Level Up Your Tutorials: VLMs for Game Tutorials Quality Assessment
Daniele Rege Cambrin, Gabriele Scaffidi Militone, Luca Colomba, Giovanni Malnati, Daniele Apiletti, Paolo Garza
TL;DR
This work tackles the costly process of validating game tutorials by introducing a VLM-driven framework that treats tutorial frames as test cases. By extracting frames, annotating them with developer-defined QA pairs, and comparing VLM outputs against ground-truth answers, the approach quantifies tutorial clarity. The study benchmarks multiple models (GPT-4o, InternVL, DragonFly) on two tutorial versions (P and L) using ROUGE and BERT-Score, showing improvements in the latest version and offering scalable, automated feedback to developers. The results support the viability of automatic tutorial quality assessment and point to future work aligning VLM judgments with player perception and broadening the scope to other quality faults.
Abstract
Designing effective game tutorials is crucial for a smooth learning curve for new players, especially in games with many rules and complex core mechanics. Evaluating the effectiveness of these tutorials usually requires multiple iterations with testers who have no prior knowledge of the game. Recent Vision-Language Models (VLMs) have demonstrated significant capabilities in understanding and interpreting visual content.

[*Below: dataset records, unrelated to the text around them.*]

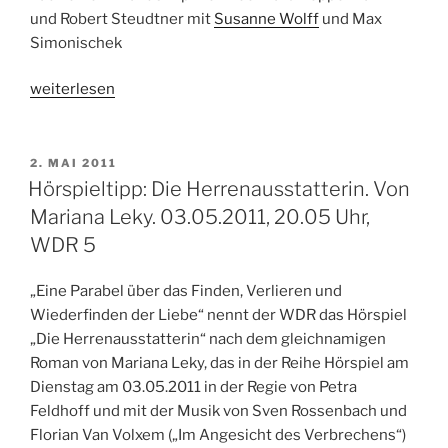
und Robert Steudtner mit
Susanne Wolff
und Max
Simonischek
„Hörspieltipp:
weiterlesen
Win-
Win.
Hoffmanns
VERÖFFENTLICHT
2. MAI 2011
AM
dritter
Hörspieltipp: Die Herrenausstatterin. Von
Fall.
Mariana Leky. 03.05.2011, 20.05 Uhr,
Zweiteiliges
WDR 5
Hörspiel.
04.
„Eine Parabel über das Finden, Verlieren und
&
Wiederfinden der Liebe“ nennt der WDR das Hörspiel
11.06.2011,
„Die Herrenausstatterin“ nach dem gleichnamigen
WDR
Roman von Mariana Leky, das in der Reihe Hörspiel am
5“
Dienstag am 03.05.2011 in der Regie von Petra
Feldhoff und mit der Musik von Sven Rossenbach und
Florian Van Volxem („Im Angesicht des Verbrechens“)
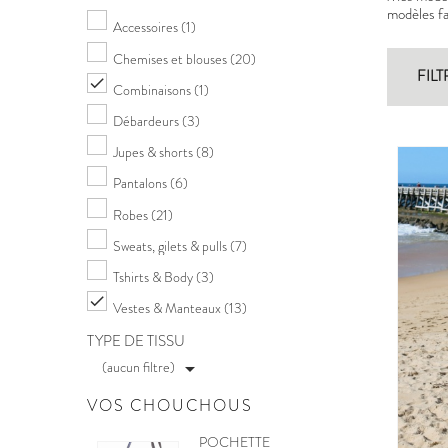
modèles fac
Accessoires
(1)
Chemises et blouses
(20)
FILT

Combinaisons
(1)
Débardeurs
(3)
Jupes & shorts
(8)
Pantalons
(6)
Robes
(21)
Sweats, gilets & pulls
(7)
Tshirts & Body
(3)

Vestes & Manteaux
(13)
TYPE DE TISSU
(aucun filtre)

VOS CHOUCHOUS
POCHETTE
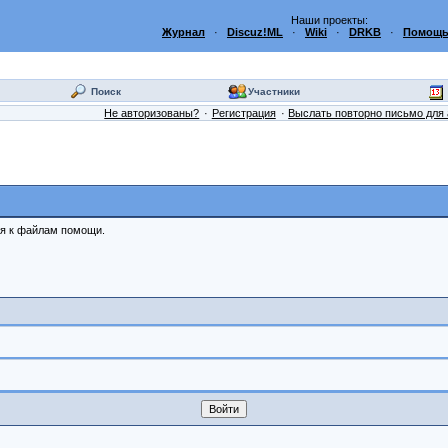
Наши проекты:
Журнал
·
Discuz!ML
·
Wiki
·
DRKB
·
Помощь
Поиск
Участники
Не авторизованы?
Регистрация
Выслать повторно письмо для 
ся к файлам помощи.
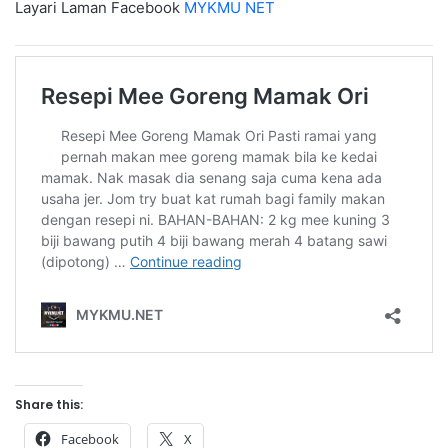
Layari Laman Facebook
MYKMU NET
Share this:
Facebook
X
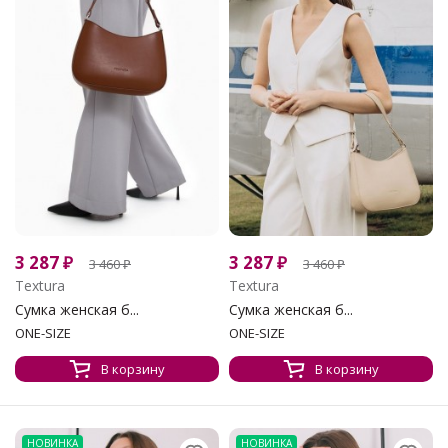
3 287
₽
3 287
₽
3 460
₽
3 460
₽
Textura
Textura
Сумка женская б...
Сумка женская б...
ONE-SIZE
ONE-SIZE
В корзину
В корзину
НОВИНКА
НОВИНКА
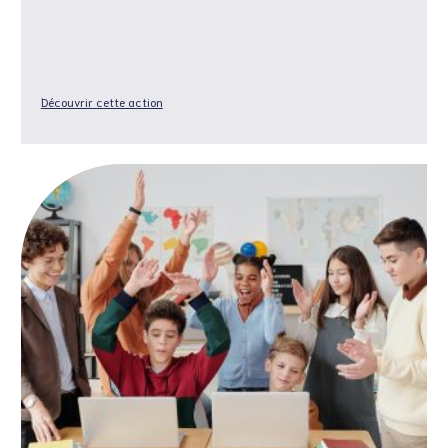
Découvrir cette action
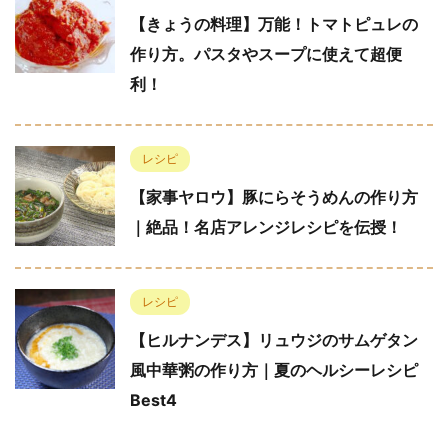
【きょうの料理】万能！トマトピュレの
作り方。パスタやスープに使えて超便
利！
レシピ
【家事ヤロウ】豚にらそうめんの作り方
｜絶品！名店アレンジレシピを伝授！
レシピ
【ヒルナンデス】リュウジのサムゲタン
風中華粥の作り方｜夏のヘルシーレシピ
Best4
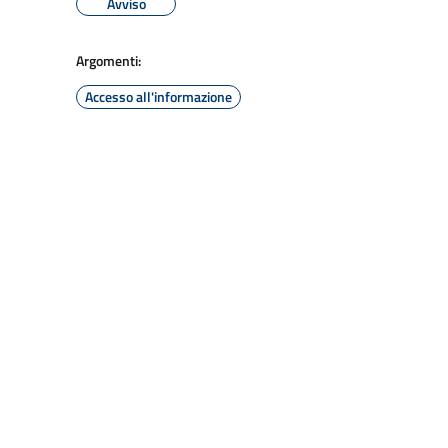
Avviso
Argomenti:
Accesso all'informazione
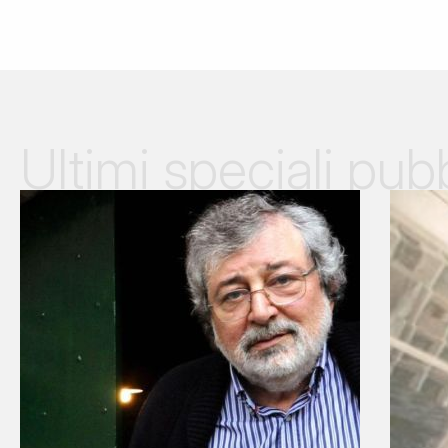
Ultimi speciali pubb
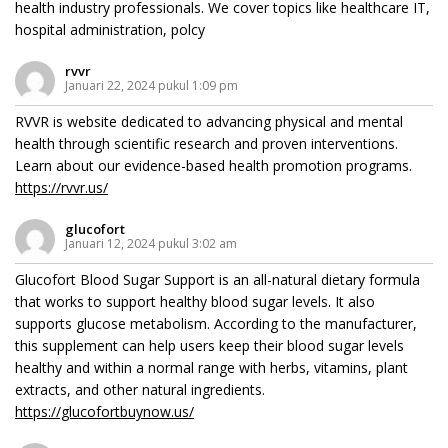
health industry professionals. We cover topics like healthcare IT,
hospital administration, polcy
rvvr
Januari 22, 2024 pukul 1:09 pm
RVVR is website dedicated to advancing physical and mental
health through scientific research and proven interventions.
Learn about our evidence-based health promotion programs.
https://rvvr.us/
glucofort
Januari 12, 2024 pukul 3:02 am
Glucofort Blood Sugar Support is an all-natural dietary formula
that works to support healthy blood sugar levels. It also
supports glucose metabolism. According to the manufacturer,
this supplement can help users keep their blood sugar levels
healthy and within a normal range with herbs, vitamins, plant
extracts, and other natural ingredients.
https://glucofortbuynow.us/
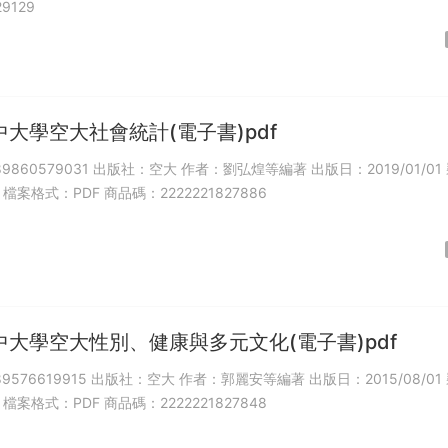
29129
大學空大社會統計(電子書)pdf
789860579031 出版社：空大 作者：劉弘煌等編著 出版日：2019/01/01
檔案格式：PDF 商品碼：2222221827886
中大學空大性別、健康與多元文化(電子書)pdf
789576619915 出版社：空大 作者：郭麗安等編著 出版日：2015/08/01
檔案格式：PDF 商品碼：2222221827848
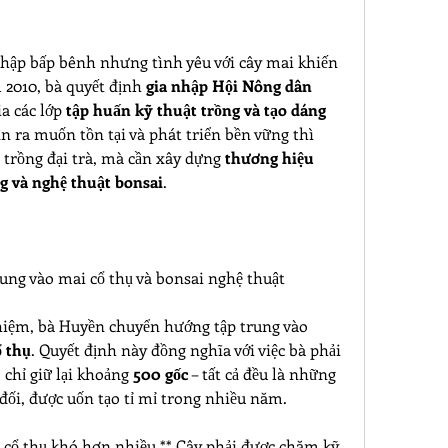
 nhập bấp bênh nhưng tình yêu với cây mai khiến 
2010, bà quyết định 
gia nhập Hội Nông dân 
a các lớp 
tập huấn kỹ thuật trồng và tạo dáng 
ận ra muốn tồn tại và phát triển bền vững thì 
trồng đại trà, mà cần xây dựng 
thương hiệu 
ng và nghệ thuật bonsai
.
rung vào mai cổ thụ và bonsai nghệ thuật
Sau khi tích lũy kinh nghiệm, bà Huyền chuyển hướng tập trung vào 
ổ thụ
. Quyết định này đồng nghĩa với việc bà phải 
, chỉ giữ lại khoảng 
500 gốc
 – tất cả đều là những 
 đối, được uốn tạo tỉ mỉ trong nhiều năm.
cổ thụ khó hơn nhiều.** Cây phải được chăm kỹ, 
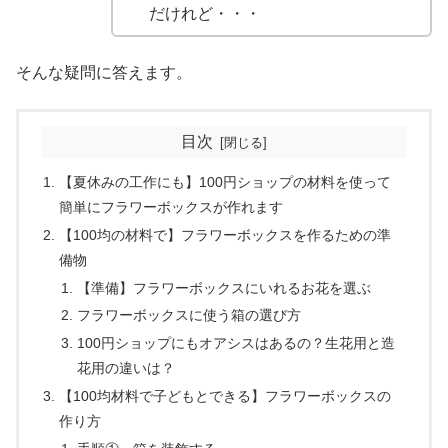
だけれど・・・
そんな疑問に答えます。
目次
【夏休みの工作にも】100円ショップの材料を使って
簡単にフラワーボックスが作れます
【100均の材料で】フラワーボックスを作るための準
備物
【準備】フラワーボックスにいれるお花を選ぶ
フラワーボックスに使う箱の選び方
100円ショップにもオアシスはあるの？生花用と造
花用の違いは？
【100均材料で子どもとできる】フラワーボックスの
作り方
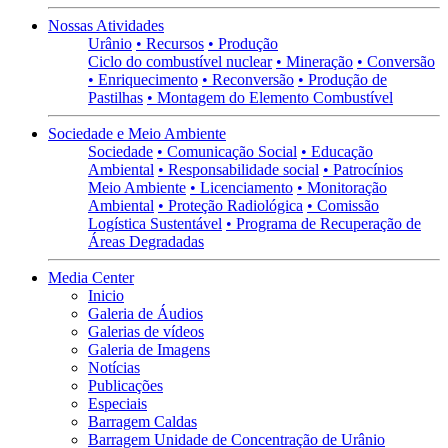
Nossas Atividades
Urânio
• Recursos
• Produção
Ciclo do combustível nuclear
• Mineração
• Conversão
• Enriquecimento
• Reconversão
• Produção de
Pastilhas
• Montagem do Elemento Combustível
Sociedade e Meio Ambiente
Sociedade
• Comunicação Social
• Educação
Ambiental
• Responsabilidade social
• Patrocínios
Meio Ambiente
• Licenciamento
• Monitoração
Ambiental
• Proteção Radiológica
• Comissão
Logística Sustentável
• Programa de Recuperação de
Áreas Degradadas
Media Center
Inicio
Galeria de Áudios
Galerias de vídeos
Galeria de Imagens
Notícias
Publicações
Especiais
Barragem Caldas
Barragem Unidade de Concentração de Urânio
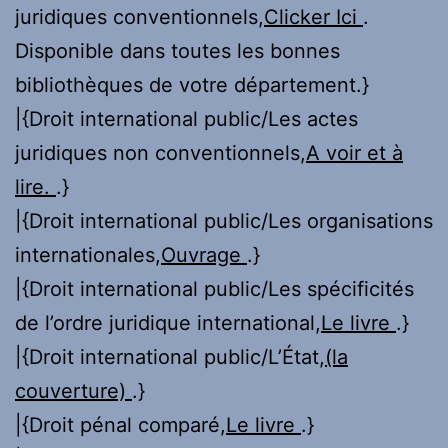
juridiques conventionnels,
Clicker Ici
.
Disponible dans toutes les bonnes
bibliothèques de votre département.}
|{Droit international public/Les actes
juridiques non conventionnels,
A voir et à
lire.
.}
|{Droit international public/Les organisations
internationales,
Ouvrage
.}
|{Droit international public/Les spécificités
de l’ordre juridique international,
Le livre
.}
|{Droit international public/L’État,
(la
couverture)
.}
|{Droit pénal comparé,
Le livre
.}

VLMs can analyze images, provide detailed insights, and answer questions about their content. They can recognize objects, actions, and contexts in visual data, making them valuable tools for various applications, including automated game testing. In this work, we propose an automated game-testing solution to evaluate the quality of game tutorials. Our approach leverages VLMs to analyze frames from video game tutorials, answer relevant questions to simulate human perception, and provide feedback. This feedback is compared with expected results to identify confusing or problematic scenes and highlight potential errors for developers. In addition, we publish complete tutorial videos and annotated frames from different game versions used in our tests. This solution reduces the need for extensive manual testing, especially by speeding up and simplifying the initial development stages of the tutorial to improve the final game experience.